The Exchange Notes have not been registered under the Securities Act or any state securities laws.  Therefore, the Exchange Notes may not be offered or sold in the United States absent registration or an applicable exemption from the registration requirements of the Securities Act and any applicable state securities laws.  

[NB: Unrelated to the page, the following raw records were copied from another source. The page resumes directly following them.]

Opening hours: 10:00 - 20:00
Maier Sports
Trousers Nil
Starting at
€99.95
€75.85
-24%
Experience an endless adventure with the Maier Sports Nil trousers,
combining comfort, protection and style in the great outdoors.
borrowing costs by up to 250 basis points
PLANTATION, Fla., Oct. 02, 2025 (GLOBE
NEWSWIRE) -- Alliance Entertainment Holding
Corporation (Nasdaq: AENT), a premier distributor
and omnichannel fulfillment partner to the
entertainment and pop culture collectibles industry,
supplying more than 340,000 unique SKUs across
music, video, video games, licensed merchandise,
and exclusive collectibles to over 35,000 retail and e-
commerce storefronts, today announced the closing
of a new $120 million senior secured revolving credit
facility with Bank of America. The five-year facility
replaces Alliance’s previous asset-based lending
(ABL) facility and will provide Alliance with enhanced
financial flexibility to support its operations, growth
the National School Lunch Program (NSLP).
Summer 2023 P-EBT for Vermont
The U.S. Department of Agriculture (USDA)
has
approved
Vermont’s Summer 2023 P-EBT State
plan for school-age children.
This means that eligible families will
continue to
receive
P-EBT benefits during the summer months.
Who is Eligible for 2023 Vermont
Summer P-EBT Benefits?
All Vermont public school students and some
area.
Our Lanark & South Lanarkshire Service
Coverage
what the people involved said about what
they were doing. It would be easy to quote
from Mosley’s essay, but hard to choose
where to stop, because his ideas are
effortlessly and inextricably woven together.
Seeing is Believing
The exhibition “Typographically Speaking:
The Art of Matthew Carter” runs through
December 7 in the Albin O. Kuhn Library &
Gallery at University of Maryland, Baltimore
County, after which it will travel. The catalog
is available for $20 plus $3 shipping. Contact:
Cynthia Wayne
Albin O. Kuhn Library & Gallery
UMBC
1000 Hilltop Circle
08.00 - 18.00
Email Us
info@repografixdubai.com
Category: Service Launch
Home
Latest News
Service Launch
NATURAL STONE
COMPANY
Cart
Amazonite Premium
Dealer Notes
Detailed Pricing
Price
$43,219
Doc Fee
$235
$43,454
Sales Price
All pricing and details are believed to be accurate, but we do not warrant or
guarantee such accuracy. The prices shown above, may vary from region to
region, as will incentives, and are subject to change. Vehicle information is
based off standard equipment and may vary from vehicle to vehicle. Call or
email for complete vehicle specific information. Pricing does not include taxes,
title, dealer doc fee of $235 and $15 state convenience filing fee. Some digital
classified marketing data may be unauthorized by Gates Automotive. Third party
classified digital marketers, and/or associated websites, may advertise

This press release is for informational purposes only.  This press release is not an offer to sell or a solicitation of an offer to buy Exchange Notes or any other security of the company and is issued pursuant to Rule 135c under the Securities Act of 1933.  The offers are being made solely by the offering memorandum and related letter of transmittal and only to such persons and in such jurisdictions as is permitted under applicable law.  Any future offer of a new series of debt securities will only be made pursuant to a prospectus supplement to the company's prospectus dated December 14, 2009, filed as part of the company's effective shelf registration statement, that meets the requirements of the Securities Act of 1933.  

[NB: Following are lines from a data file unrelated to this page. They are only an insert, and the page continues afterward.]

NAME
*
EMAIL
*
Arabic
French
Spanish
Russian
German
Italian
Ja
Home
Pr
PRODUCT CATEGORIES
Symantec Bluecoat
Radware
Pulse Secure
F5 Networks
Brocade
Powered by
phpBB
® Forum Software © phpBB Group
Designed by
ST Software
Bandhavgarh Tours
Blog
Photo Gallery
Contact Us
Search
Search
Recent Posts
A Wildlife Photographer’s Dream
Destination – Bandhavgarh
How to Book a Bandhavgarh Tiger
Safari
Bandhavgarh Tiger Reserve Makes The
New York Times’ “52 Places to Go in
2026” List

The company has retained D.F. King & Co., Inc. to serve as Exchange and Information Agent for the Offers.  Any questions or requests for assistance or requests for documents regarding the tender of 2018 Notes may be directed to D.F. King & Co., Inc. at (212) 269-5550 or (800) 628-8536, or via email at [email protected].  

Forward-looking statements

This release contains forward-looking statements within the meaning of Section 27A of the Securities Act of 1933, as amended, and Section 21E of the Securities Exchange Act of 1934, as amended, including, in particular, statements about future events, plans, strategies, expectations and prospects.  Forward-looking statements include all statements that are not historical facts and can be identified by the use of forward-looking terminology such as the words "may," "will," "expect," "anticipate," "believe," "estimate," "plan," "intend" or the negative of these terms or similar expressions.  These forward-looking statements have been based on our current views with respect to future events and financial performance.  Our actual financial performance could differ materially from those projected in the forward-looking statements due to the inherent uncertainty of estimates, forecasts and projections, and our financial performance may be better or worse than anticipated.  Given these uncertainties, you should not put undue reliance on any forward-looking statements.  All of the forward-looking statements are qualified in their entirety by reference to the factors discussed under "Risk Factors" in Part I, Item 1A of our Annual Report on Form 10-K for the year ended December 31, 2009, our other filings with the Securities and Exchange Commission, and the above-referenced offering memorandum.  Forward-looking statements represent our estimates and assumptions only as of the date that they were made.  We do not undertake any duty to update the forward-looking statements, and the estimates and assumptions associated with them, after the date of this release, except to the extent required by applicable securities laws.

SOURCE Dr Pepper Snapple Group, Inc.